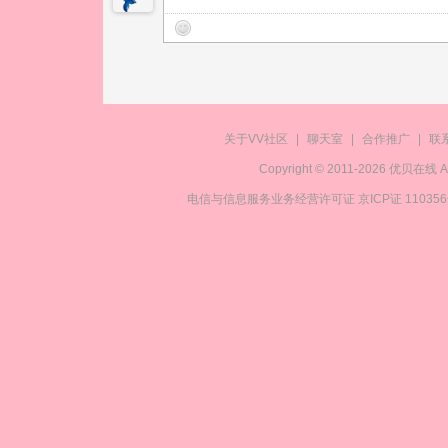
关于VV社区
|
聊天室
|
合作推广
|
联
Copyright © 2011-2026 优贝在
电信与信息服务业务经营许可证 京ICP证 11035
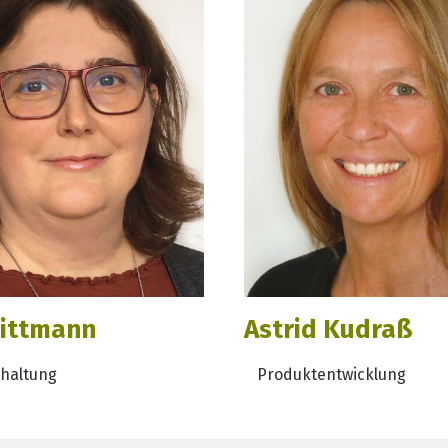
Wittmann
Astrid Kudraß
haltung
Produktentwicklung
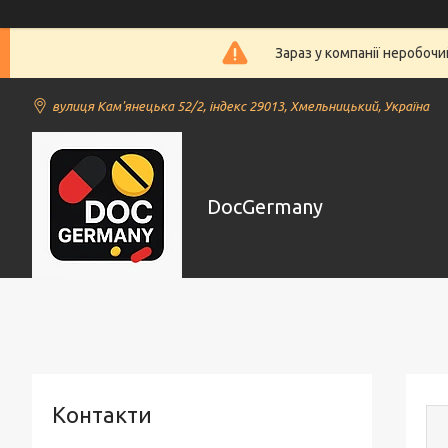
Зараз у компанії неробочи
вулиця Кам'янецька 52/2, індекс 29013, Хмельницький, Україна
DocGermany
Контакти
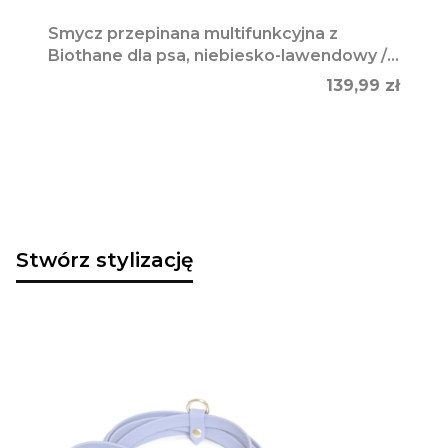
Smycz przepinana multifunkcyjna z
Biothane dla psa, niebiesko-lawendowy /
Magic Paws
Cena
139,99 zł
Stwórz stylizację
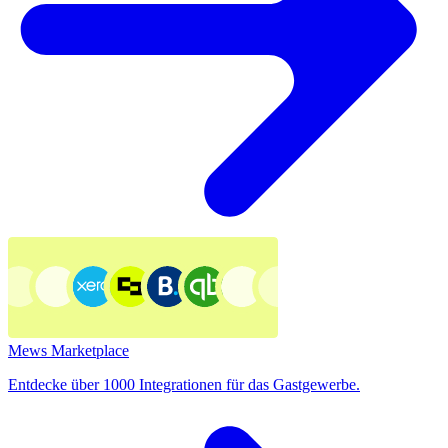
Mews Marketplace
Entdecke über 1000 Integrationen für das Gastgewerbe.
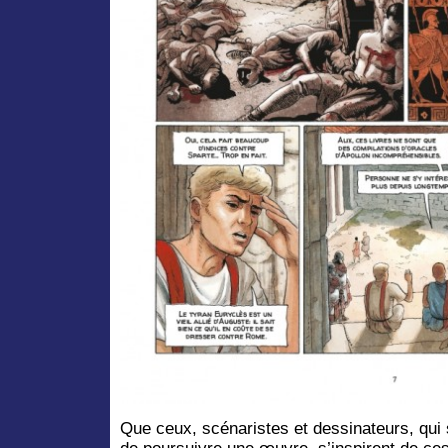
Que ceux, scénaristes et dessinateurs, qui 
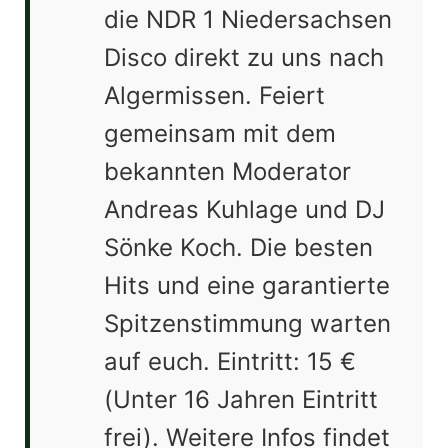
die NDR 1 Niedersachsen
Disco direkt zu uns nach
Algermissen. Feiert
gemeinsam mit dem
bekannten Moderator
Andreas Kuhlage und DJ
Sönke Koch. Die besten
Hits und eine garantierte
Spitzenstimmung warten
auf euch. Eintritt: 15 €
(Unter 16 Jahren Eintritt
frei). Weitere Infos findet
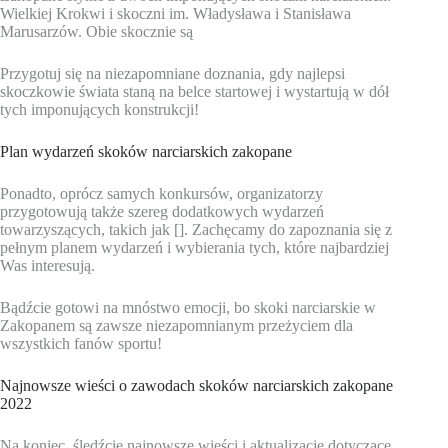
Wielkiej Krokwi i skoczni im. Władysława i Stanisława
Marusarzów. Obie skocznie są
Przygotuj się na niezapomniane doznania, gdy najlepsi
skoczkowie świata staną na belce startowej i wystartują w dół
tych imponujących konstrukcji!
Plan wydarzeń skoków narciarskich zakopane
Ponadto, oprócz samych konkursów, organizatorzy
przygotowują także szereg dodatkowych wydarzeń
towarzyszących, takich jak []. Zachęcamy do zapoznania się z
pełnym planem wydarzeń i wybierania tych, które najbardziej
Was interesują.
Bądźcie gotowi na mnóstwo emocji, bo skoki narciarskie w
Zakopanem są zawsze niezapomnianym przeżyciem dla
wszystkich fanów sportu!
Najnowsze wieści o zawodach skoków narciarskich zakopane
2022
Na koniec, śledźcie najnowsze wieści i aktualizacje dotyczące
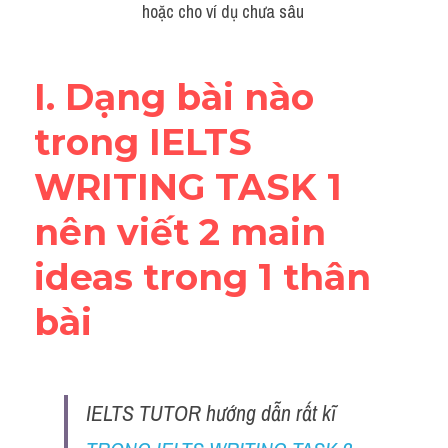
hoặc cho ví dụ chưa sâu 
Đề thi IELTS thật
Advice
I. Dạng bài nào 
IELTS Advice
trong IELTS 
Đề thi thật Task 2
WRITING TASK 1 
Listening
nên viết 2 main 
Speaking
ideas trong 1 thân 
Writing
bài
Reading
Business
IELTS TUTOR hướng dẫn rất kĩ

* [Task prompt]: Make an exact copy of the listing. Do not carry over its pictures.

* [Expected answer]:
关于VV社区
|
聊天室
|
合作推广
|
联
Copyright © 2011-2026 优贝在
电信与信息服务业务经营许可证 京ICP证 11035
Wittmann
Astrid Kudraß
haltung
Produktentwicklung
Зараз у компанії неробочи
вулиця Кам'янецька 52/2, індекс 29013, Хмельницький, Україна
DocGermany
Контакти
Smycz przepinana multifunkcyjna z
Biothane dla psa, niebiesko-lawendowy /
Magic Paws
Cena
139,99 zł
Stwórz stylizację
Mews Marketplace
Entdecke über 1000 Integrationen für das Gastgewerbe.
Que ceux, scénaristes et dessinateurs, qui 
die NDR 1 Niedersachsen
Disco direkt zu uns nach
Algermissen. Feiert
gemeinsam mit dem
bekannten Moderator
Andreas Kuhlage und DJ
Sönke Koch. Die besten
Hits und eine garantierte
Spitzenstimmung warten
auf euch. Eintritt: 15 €
(Unter 16 Jahren Eintritt
frei). Weitere Infos findet
Wielkiej Krokwi i skoczni im. Władysława i Stanisława
Marusarzów. Obie skocznie są
Przygotuj się na niezapomniane doznania, gdy najlepsi
skoczkowie świata staną na belce startowej i wystartują w dół
tych imponujących konstrukcji!
Plan wydarzeń skoków narciarskich zakopane
Ponadto, oprócz samych konkursów, organizatorzy
przygotowują także szereg dodatkowych wydarzeń
towarzyszących, takich jak []. Zachęcamy do zapoznania się z
pełnym planem wydarzeń i wybierania tych, które najbardziej
Was interesują.
Bądźcie gotowi na mnóstwo emocji, bo skoki narciarskie w
Zakopanem są zawsze niezapomnianym przeżyciem dla
wszystkich fanów sportu!
Najnowsze wieści o zawodach skoków narciarskich zakopane
2022
Na koniec, śledźcie najnowsze wieści i aktualizacje dotyczące
hoặc cho ví dụ chưa sâu 
Đề thi IELTS thật
Advice
I. Dạng bài nào 
IELTS Advice
trong IELTS 
Đề thi thật Task 2
WRITING TASK 1 
Listening
nên viết 2 main 
Speaking
ideas trong 1 thân 
Writing
bài
Reading
Business
IELTS TUTOR hướng dẫn rất kĩ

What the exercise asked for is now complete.